> **Work required**
Transcribe exactly, and only, the lines running from the one that contains "반전의 방아쇠는 미국에서 당겨졌습니다. 간밤" through the last line of the material. No pictures.

++++++

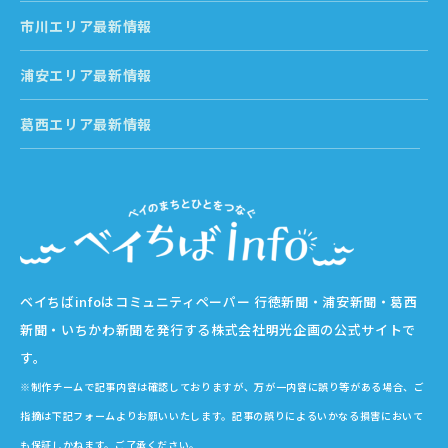
市川エリア最新情報
浦安エリア最新情報
葛西エリア最新情報
ベイちばinfoはコミュニティペーパー 行徳新聞・浦安新聞・葛西
新聞・いちかわ新聞を発行する株式会社明光企画の公式サイトで
す。
※制作チームで記事内容は確認しておりますが、万が一内容に誤り等がある場合、ご
指摘は下記フォームよりお願いいたします。記事の誤りによるいかなる損害において
も保証しかねます。ご了承ください。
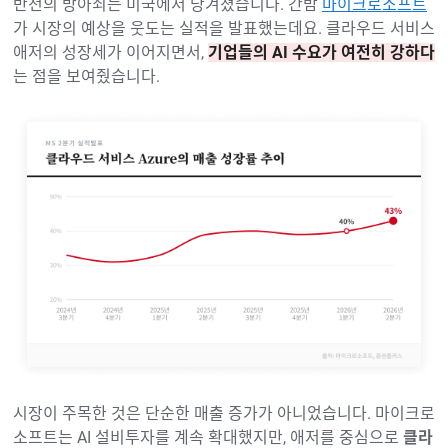
반전의 방아쇠는 미국에서 당겨졌습니다. 간밤
마이크로소프트
가 시장의 예상을 웃도는 실적을 발표했는데요. 클라우드 서비스
애저의 성장세가 이어지면서,
기업들의 AI 수요가 여전히 강하다
는 점을 보여줬습니다.
시장이 주목한 것은 단순한 매출 증가가 아니었습니다. 마이크로
소프트는 AI 설비투자를 계속 확대했지만, 애저를 중심으로
클라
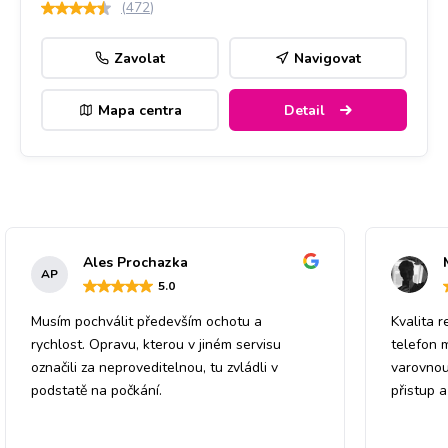
(
472
)
Zavolat
Navigovat
Mapa centra
Detail
Ales Prochazka
AP
5
.0
Musím pochválit především ochotu a
Kvalita r
rychlost. Opravu, kterou v jiném servisu
telefon 
označili za neproveditelnou, tu zvládli v
varovnou
podstatě na počkání.
přistup 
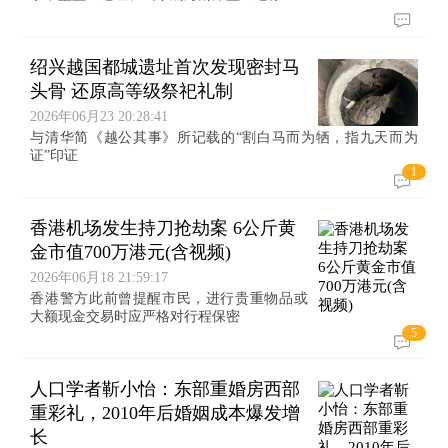
绍兴越国都城遗址首次发现密封马
头骨 还原高等级祭祀礼制
2026年06月23 20:28:41
与清华简《越公其事》所记载的“割白马而为牺，指九天而为
证”印证
1
香港机场发生持刀抢劫案 6公斤黄
金市值700万港元(含视频)
2026年06月18 21:59:17
香港警方此前曾提醒市民，进行贵重物品或
大额现金交易时应严格对行程保密
5
人口学者靳小怡：东部重婚房西部
重彩礼，2010年后婚姻成本爆发增
长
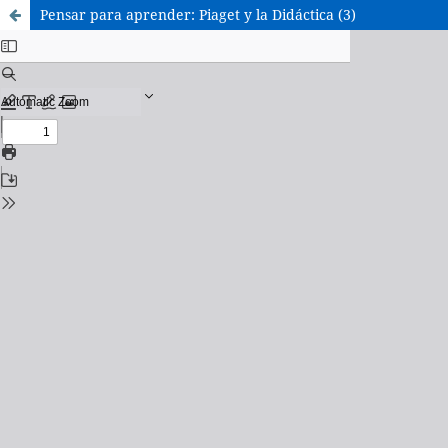
Pensar para aprender: Piaget y la Didáctica (3)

++++++

> **Result for this exercise**
반전의 방아쇠는 미국에서 당겨졌습니다. 간밤
마이크로소프트
가 시장의 예상을 웃도는 실적을 발표했는데요. 클라우드 서비스
애저의 성장세가 이어지면서,
기업들의 AI 수요가 여전히 강하다
는 점을 보여줬습니다.
시장이 주목한 것은 단순한 매출 증가가 아니었습니다. 마이크로
소프트는 AI 설비투자를 계속 확대했지만, 애저를 중심으로
클라
(
472
)
Zavolat
Navigovat
Mapa centra
Detail
Ales Prochazka
AP
5
.0
Musím pochválit především ochotu a
Kvalita r
rychlost. Opravu, kterou v jiném servisu
telefon 
označili za neproveditelnou, tu zvládli v
varovnou
podstatě na počkání.
přistup 
绍兴越国都城遗址首次发现密封马
头骨 还原高等级祭祀礼制
2026年06月23 20:28:41
与清华简《越公其事》所记载的“割白马而为牺，指九天而为
证”印证
1
香港机场发生持刀抢劫案 6公斤黄
金市值700万港元(含视频)
2026年06月18 21:59:17
香港警方此前曾提醒市民，进行贵重物品或
大额现金交易时应严格对行程保密
5
人口学者靳小怡：东部重婚房西部
重彩礼，2010年后婚姻成本爆发增
长
Pensar para aprender: Piaget y la Didáctica (3)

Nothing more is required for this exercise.